Preconditioning Hamiltonian Monte Carlo by minimizing Fisher Divergence

TL;DR

This paper introduces a novel Fisher divergence minimization approach for preconditioning Hamiltonian Monte Carlo, significantly improving efficiency over traditional variance-based methods across various models.

Contribution

It proposes a new estimator based on minimizing Fisher divergence, with three forms, that outperforms existing variance-based preconditioning methods in HMC.

Findings

Diagonal Fisher divergence minimizer outperforms standard estimators by median factor of 1.3.

Low-rank plus diagonal Fisher divergence minimizer outperforms standard estimators by median factor of 4.
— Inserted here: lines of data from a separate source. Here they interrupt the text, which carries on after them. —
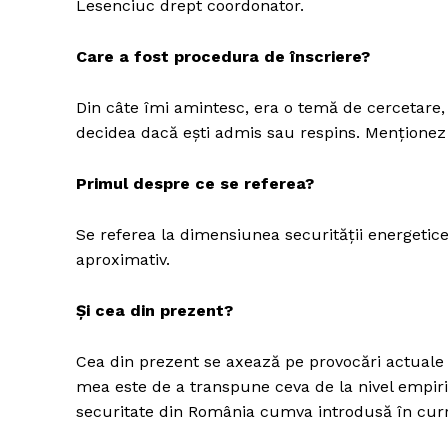
Lesenciuc drept coordonator.
Care a fost procedura de înscriere?
Din câte îmi amintesc, era o temă de cercetare, 
decidea dacă ești admis sau respins. Menționez 
Primul despre ce se referea?
Se referea la dimensiunea securității energetice
aproximativ.
Și cea din prezent?
Cea din prezent se axează pe provocări actuale 
mea este de a transpune ceva de la nivel empiric l
securitate din România cumva introdusă în curr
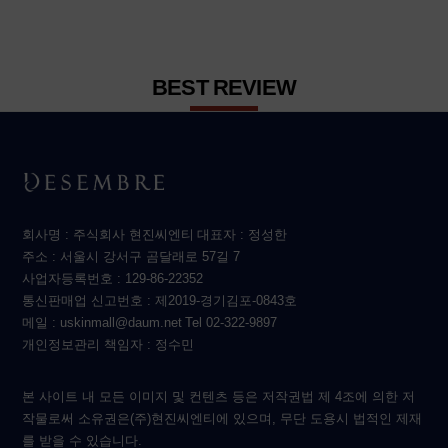
BEST REVIEW
회사명 : 주식회사 현진씨엔티
대표자 : 정성한
주소 : 서울시 강서구 곰달래로 57길 7
사업자등록번호 : 129-86-22352
통신판매업 신고번호 : 제2019-경기김포-0843호
메일 : uskinmall@daum.net
Tel 02-322-9897
개인정보관리 책임자 : 정수민
본 사이트 내 모든 이미지 및 컨텐츠 등은 저작권법 제 4조에 의한 저
작물로써 소유권은(주)현진씨엔티에 있으며, 무단 도용시 법적인 제재
를 받을 수 있습니다.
Method tested on 114 models from posteriordb showing consistent improvements.

Abstract

Although Hamiltonian Monte Carlo (HMC) scales as O(d^(1/4)) in dimension, there is a large constant factor determined by the curvature of the target density. This constant factor can be reduced in most cases through preconditioning, the state of the art for which uses diagonal or dense penalized maximum likelihood estimation of (co)variance based on a sample of warmup draws. These estimates converge slowly in the diagonal case and scale poorly when expanded to the dense case. We propose a more effective estimator based on minimizing the sample Fisher divergence from a linearly transformed density to a standard normal distribution. We present this estimator in three forms, (a) diagonal, (b) dense, and (c) low-rank plus diagonal. Using a collection of 114 models from posteriordb, we demonstrate that the diagonal minimizer of Fisher divergence outperforms the industry-standard variance-based diagonal estimators used by Stan and PyMC by a median factor of 1.3. The low-rank plus diagonal minimizer of the Fisher divergence outperforms Stan and PyMC's diagonal estimators by a median factor of 4.